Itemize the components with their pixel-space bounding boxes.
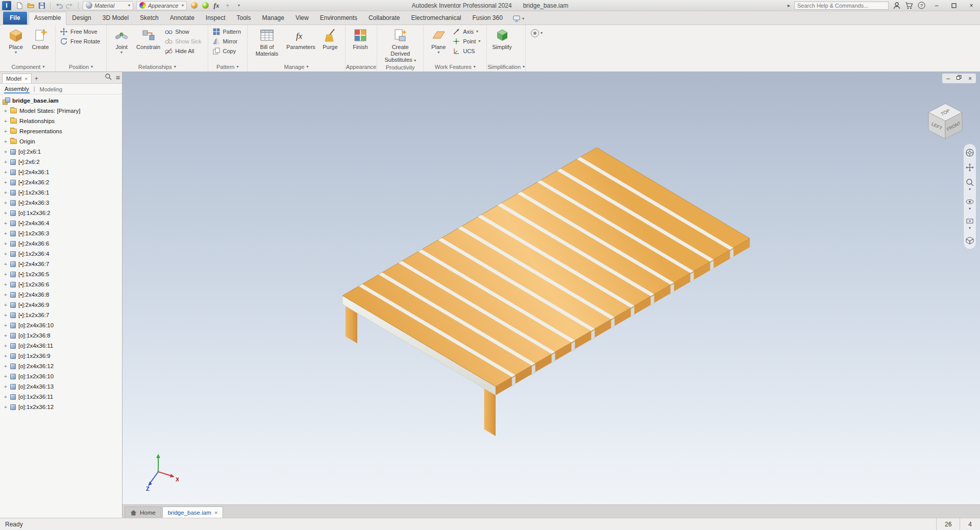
expander-icon[interactable]: + — [3, 364, 8, 369]
tree-folder[interactable]: +Relationships — [0, 116, 122, 126]
expander-icon[interactable]: + — [3, 292, 8, 298]
tree-part[interactable]: +[o]:2x4x36:12 — [0, 361, 122, 371]
expander-icon[interactable]: + — [3, 241, 8, 247]
redo-button[interactable] — [65, 1, 75, 10]
search-input[interactable] — [794, 2, 889, 10]
ribbon-tab-environments[interactable]: Environments — [314, 12, 363, 25]
doc-restore-button[interactable] — [956, 75, 962, 82]
add-browser-tab-button[interactable]: + — [32, 74, 41, 83]
adjust-button[interactable] — [189, 1, 199, 10]
ribbon-tab-tools[interactable]: Tools — [231, 12, 257, 25]
parameters-quick-button[interactable]: fx — [211, 1, 222, 10]
appearance-dropdown[interactable]: Appearance ▾ — [136, 1, 187, 10]
tree-part[interactable]: +[o]:1x2x36:10 — [0, 371, 122, 381]
document-tab-bridge-base[interactable]: bridge_base.iam × — [162, 507, 224, 518]
ribbon-tab-view[interactable]: View — [290, 12, 314, 25]
ribbon-tab-3d-model[interactable]: 3D Model — [97, 12, 134, 25]
ribbon-tab-assemble[interactable]: Assemble — [29, 12, 67, 25]
panel-label-simplification[interactable]: Simplification▾ — [487, 62, 525, 71]
free-move-button[interactable]: Free Move — [59, 27, 103, 36]
panel-label-position[interactable]: Position▾ — [56, 62, 106, 71]
expander-icon[interactable]: + — [3, 312, 8, 318]
expander-icon[interactable]: + — [3, 353, 8, 359]
expander-icon[interactable]: + — [3, 323, 8, 328]
axis-button[interactable]: Axis ▾ — [451, 27, 483, 36]
tree-part[interactable]: +[o]:1x2x36:12 — [0, 402, 122, 412]
customize-qat-button[interactable]: ▾ — [234, 1, 244, 10]
tree-part[interactable]: +[•]:2x4x36:7 — [0, 259, 122, 269]
expander-icon[interactable]: + — [3, 210, 8, 216]
home-tab[interactable]: Home — [125, 507, 161, 518]
panel-label-pattern[interactable]: Pattern▾ — [209, 62, 247, 71]
simplify-button[interactable]: Simplify — [490, 27, 514, 51]
place-button[interactable]: Place ▾ — [4, 27, 28, 55]
expander-icon[interactable]: + — [3, 231, 8, 236]
tree-part[interactable]: +[o]:1x2x36:2 — [0, 208, 122, 218]
tree-part[interactable]: +[•]:2x4x36:4 — [0, 218, 122, 228]
expander-icon[interactable]: + — [3, 251, 8, 257]
expander-icon[interactable]: + — [3, 118, 8, 124]
inventor-logo-icon[interactable]: I — [2, 1, 11, 10]
save-button[interactable] — [37, 1, 47, 10]
expander-icon[interactable]: + — [3, 200, 8, 206]
minimize-button[interactable]: – — [930, 1, 943, 11]
expander-icon[interactable]: + — [3, 108, 8, 114]
screen-display-button[interactable]: ▾ — [512, 15, 524, 22]
parameters-button[interactable]: fx Parameters — [284, 27, 317, 51]
expander-icon[interactable]: + — [3, 129, 8, 134]
tree-part[interactable]: +[•]:2x4x36:2 — [0, 177, 122, 187]
add-command-button[interactable]: + — [223, 1, 233, 10]
expander-icon[interactable]: + — [3, 343, 8, 349]
ribbon-options-button[interactable]: ▾ — [531, 29, 543, 37]
expander-icon[interactable]: + — [3, 272, 8, 277]
open-button[interactable] — [26, 1, 36, 10]
panel-label-manage[interactable]: Manage▾ — [248, 62, 345, 71]
joint-button[interactable]: Joint ▾ — [110, 27, 133, 55]
mirror-button[interactable]: Mirror — [211, 36, 244, 46]
ribbon-tab-manage[interactable]: Manage — [257, 12, 290, 25]
ribbon-tab-collaborate[interactable]: Collaborate — [363, 12, 405, 25]
browser-menu-button[interactable]: ≡ — [116, 74, 120, 81]
sign-in-button[interactable] — [893, 2, 901, 10]
hide-all-button[interactable]: Hide All — [163, 46, 204, 56]
purge-button[interactable]: Purge — [318, 27, 342, 51]
expander-icon[interactable]: + — [3, 149, 8, 155]
expander-icon[interactable]: + — [3, 404, 8, 410]
tree-folder[interactable]: +Origin — [0, 136, 122, 147]
viewcube[interactable]: TOP LEFT FRONT — [922, 99, 969, 146]
plane-button[interactable]: Plane ▾ — [427, 27, 450, 55]
tree-part[interactable]: +[o]:1x2x36:9 — [0, 351, 122, 361]
close-icon[interactable]: × — [24, 76, 28, 82]
expander-icon[interactable]: + — [3, 139, 8, 144]
expander-icon[interactable]: + — [3, 374, 8, 379]
expander-icon[interactable]: + — [3, 221, 8, 226]
ribbon-tab-annotate[interactable]: Annotate — [164, 12, 200, 25]
expander-icon[interactable]: + — [3, 261, 8, 267]
expander-icon[interactable]: + — [3, 384, 8, 390]
copy-button[interactable]: Copy — [211, 46, 244, 56]
undo-button[interactable] — [54, 1, 64, 10]
expander-icon[interactable]: + — [3, 282, 8, 287]
close-icon[interactable]: × — [214, 510, 218, 516]
free-rotate-button[interactable]: Free Rotate — [59, 36, 103, 46]
mode-tab-modeling[interactable]: Modeling — [39, 85, 63, 93]
show-button[interactable]: Show — [163, 27, 204, 36]
tree-part[interactable]: +[o]:1x2x36:8 — [0, 330, 122, 341]
viewport[interactable]: – × TOP LEFT FRONT ▾ ▾ ▾ — [122, 72, 980, 518]
panel-label-productivity[interactable]: Productivity — [378, 63, 423, 71]
tree-part[interactable]: +[•]:2x4x36:8 — [0, 290, 122, 300]
front-leg-board[interactable] — [484, 389, 496, 436]
ribbon-tab-design[interactable]: Design — [66, 12, 96, 25]
tree-part[interactable]: +[•]:2x4x36:3 — [0, 198, 122, 208]
tree-part[interactable]: +[•]:1x2x36:5 — [0, 269, 122, 279]
constrain-button[interactable]: Constrain — [134, 27, 162, 51]
create-button[interactable]: Create — [29, 27, 52, 51]
store-button[interactable] — [905, 2, 913, 10]
tree-root[interactable]: bridge_base.iam — [0, 95, 122, 106]
pan-button[interactable] — [965, 163, 974, 172]
bill-of-materials-button[interactable]: Bill of Materials — [251, 27, 283, 57]
full-navigation-wheel-button[interactable] — [965, 148, 974, 157]
maximize-button[interactable] — [947, 1, 961, 11]
tree-part[interactable]: +[o]:2x4x36:13 — [0, 381, 122, 392]
zoom-button[interactable]: ▾ — [965, 178, 974, 191]
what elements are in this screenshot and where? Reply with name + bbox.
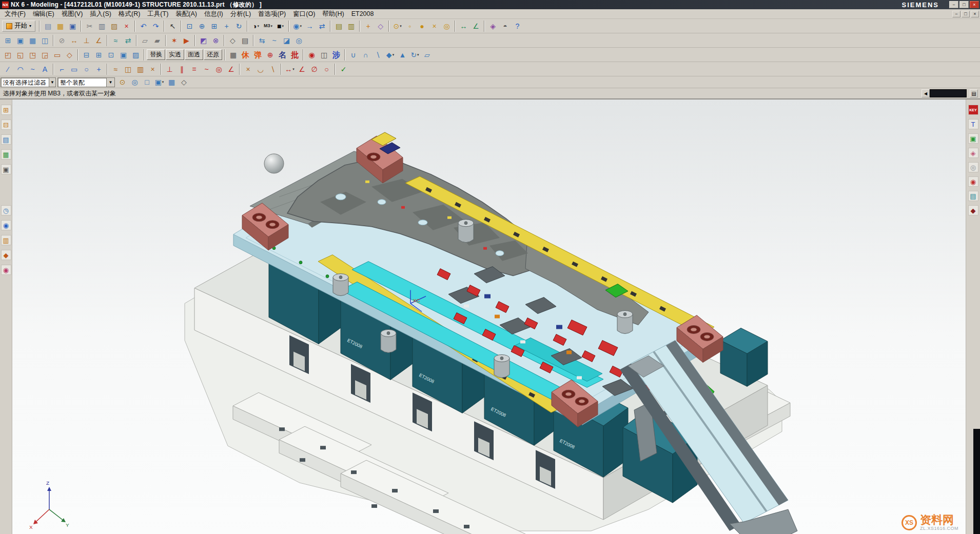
mold-wizard-icon[interactable]: ◆▾ <box>384 49 396 61</box>
offset-curve-icon[interactable]: ≈ <box>110 64 122 75</box>
help-context-icon[interactable]: ? <box>512 21 523 32</box>
restore-display-button[interactable]: 还原 <box>204 49 222 60</box>
user-palette-icon[interactable]: ▥ <box>1 235 11 245</box>
add-component-icon[interactable]: ⊞ <box>2 35 14 46</box>
menu-window-button[interactable]: 窗口(O) <box>289 9 319 18</box>
section-view-icon[interactable]: ◫ <box>318 49 330 61</box>
layer-in-view-icon[interactable]: ▥ <box>345 21 357 32</box>
replace-display-button[interactable]: 替换 <box>147 49 165 60</box>
menu-file-button[interactable]: 文件(F) <box>1 9 29 18</box>
diameter-dimension-icon[interactable]: ∅ <box>308 64 320 75</box>
undo-icon[interactable]: ↶ <box>138 21 149 32</box>
red-marker-icon[interactable]: ◉ <box>306 49 318 61</box>
exploded-views-icon[interactable]: ✶ <box>168 35 180 46</box>
trim-tool-icon[interactable]: ∖ <box>372 49 384 61</box>
isolate-component-icon[interactable]: ◎ <box>293 35 305 46</box>
constraint-navigator-icon[interactable]: ⊟ <box>1 120 11 130</box>
paste-icon[interactable]: ▨ <box>108 21 120 32</box>
operation-navigator-icon[interactable]: ▦ <box>1 149 11 160</box>
intersection-curve-icon[interactable]: × <box>147 64 159 75</box>
text-icon[interactable]: A <box>39 64 51 75</box>
wcs-orient-icon[interactable]: + <box>362 21 374 32</box>
redo-icon[interactable]: ↷ <box>150 21 162 32</box>
maximize-button[interactable]: □ <box>959 1 969 8</box>
angle-constraint-icon[interactable]: ∠ <box>225 64 237 75</box>
arc-icon[interactable]: ◠ <box>14 64 26 75</box>
history-palette-icon[interactable]: ◷ <box>1 205 11 215</box>
assembly-cut-icon[interactable]: ◪ <box>281 35 292 46</box>
fillet-icon[interactable]: ◡ <box>254 64 266 75</box>
point-icon[interactable]: + <box>93 64 105 75</box>
object-display-color-icon[interactable]: ■▾ <box>275 21 286 32</box>
assembly-constraints-icon[interactable]: ⊥ <box>81 35 92 46</box>
end-point-snap-icon[interactable]: ◦ <box>404 21 416 32</box>
name-display-button[interactable]: 名 <box>277 49 288 61</box>
snap-point-icon[interactable]: ⊙▾ <box>391 21 403 32</box>
grid-display-icon[interactable]: ▦ <box>227 49 239 61</box>
perpendicular-constraint-icon[interactable]: ⊥ <box>164 64 175 75</box>
product-outline-icon[interactable]: ◇ <box>227 35 239 46</box>
menu-analysis-button[interactable]: 分析(L) <box>227 9 254 18</box>
pan-icon[interactable]: + <box>221 21 232 32</box>
rectangle-icon[interactable]: ▭ <box>68 64 80 75</box>
roles-icon[interactable]: ◉ <box>1 265 11 275</box>
move-object-icon[interactable]: → <box>304 21 316 32</box>
circle-icon[interactable]: ○ <box>81 64 92 75</box>
insert-tool-icon[interactable]: ◈ <box>968 148 978 158</box>
menu-insert-button[interactable]: 插入(S) <box>86 9 115 18</box>
cavity-tool-icon[interactable]: ∪ <box>347 49 359 61</box>
component-pattern-icon[interactable]: ▦ <box>27 35 38 46</box>
suppress-component-icon[interactable]: ⊘ <box>56 35 68 46</box>
part-navigator-icon[interactable]: ▤ <box>1 134 11 145</box>
delete-icon[interactable]: × <box>121 21 132 32</box>
die-engineering-icon[interactable]: ◰ <box>2 49 14 61</box>
material-properties-icon[interactable]: ◈ <box>487 21 499 32</box>
start-button[interactable]: 开始 ▾ <box>2 21 35 32</box>
spring-mode-button[interactable]: 弹 <box>252 49 264 61</box>
center-point-snap-icon[interactable]: ◎ <box>441 21 453 32</box>
zoom-icon[interactable]: ⊕ <box>196 21 208 32</box>
equal-constraint-icon[interactable]: = <box>188 64 200 75</box>
interference-check-button[interactable]: 涉 <box>330 49 342 61</box>
trim-steel-tool-icon[interactable]: ▤ <box>968 191 978 201</box>
pin-tool-icon[interactable]: ◎ <box>968 162 978 172</box>
motion-simulation-icon[interactable]: ↻▾ <box>409 49 421 61</box>
pocket-design-icon[interactable]: ▨ <box>130 49 142 61</box>
studio-spline-icon[interactable]: ~ <box>27 64 38 75</box>
show-degrees-of-freedom-icon[interactable]: ∠ <box>93 35 105 46</box>
profile-icon[interactable]: ⌐ <box>56 64 68 75</box>
rendering-style-icon[interactable]: ◑▾ <box>250 21 262 32</box>
menu-information-button[interactable]: 信息(I) <box>201 9 227 18</box>
concentric-constraint-icon[interactable]: ◎ <box>213 64 225 75</box>
assembly-navigator-icon[interactable]: ⊞ <box>1 105 11 115</box>
die-base-icon[interactable]: ◱ <box>14 49 26 61</box>
display-performance-icon[interactable]: ◓ <box>499 21 511 32</box>
measure-distance-icon[interactable]: ↔ <box>458 21 469 32</box>
menu-help-button[interactable]: 帮助(H) <box>319 9 347 18</box>
highlight-toggle-icon[interactable]: ◎ <box>129 77 141 87</box>
check-interference-icon[interactable]: ⊗ <box>210 35 222 46</box>
die-cube-tool-icon[interactable]: ◆ <box>968 205 978 215</box>
mid-point-snap-icon[interactable]: ● <box>416 21 428 32</box>
top-level-only-icon[interactable]: □ <box>141 77 153 87</box>
target-point-icon[interactable]: ⊕ <box>264 49 276 61</box>
text-tool-icon[interactable]: T <box>968 119 978 129</box>
selection-filter-combo[interactable]: 没有选择过滤器 ▼ <box>1 77 56 87</box>
child-restore-button[interactable]: □ <box>962 11 970 17</box>
rest-mode-button[interactable]: 休 <box>240 49 251 61</box>
child-minimize-button[interactable]: − <box>952 11 961 17</box>
solid-translucent-button[interactable]: 实透 <box>166 49 184 60</box>
menu-edit-button[interactable]: 编辑(E) <box>29 9 58 18</box>
chamfer-icon[interactable]: ∖ <box>267 64 279 75</box>
layer-settings-icon[interactable]: ▤ <box>333 21 345 32</box>
copy-icon[interactable]: ▥ <box>96 21 108 32</box>
selection-filter-dropdown-icon[interactable]: ▼ <box>49 78 55 87</box>
web-browser-icon[interactable]: ◉ <box>1 220 11 230</box>
selection-scope-dropdown-icon[interactable]: ▼ <box>106 78 114 87</box>
block-tool-icon[interactable]: ▣ <box>968 133 978 144</box>
new-file-icon[interactable]: ▤ <box>42 21 54 32</box>
bill-of-material-icon[interactable]: ▤ <box>239 35 251 46</box>
tangent-constraint-icon[interactable]: ~ <box>201 64 212 75</box>
menu-preferences-button[interactable]: 首选项(P) <box>254 9 289 18</box>
menu-view-button[interactable]: 视图(V) <box>58 9 87 18</box>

◆ ◆ ◆

#### WHAT IS BEING ASKED
Note each line of the entries that has "snap" in it, and copy those lines.

#### SOLUTION TO THIS TASK
end-point-snap-icon[interactable]: ◦ <box>404 21 416 32</box>
snap-point-icon[interactable]: ⊙▾ <box>391 21 403 32</box>
center-point-snap-icon[interactable]: ◎ <box>441 21 453 32</box>
mid-point-snap-icon[interactable]: ● <box>416 21 428 32</box>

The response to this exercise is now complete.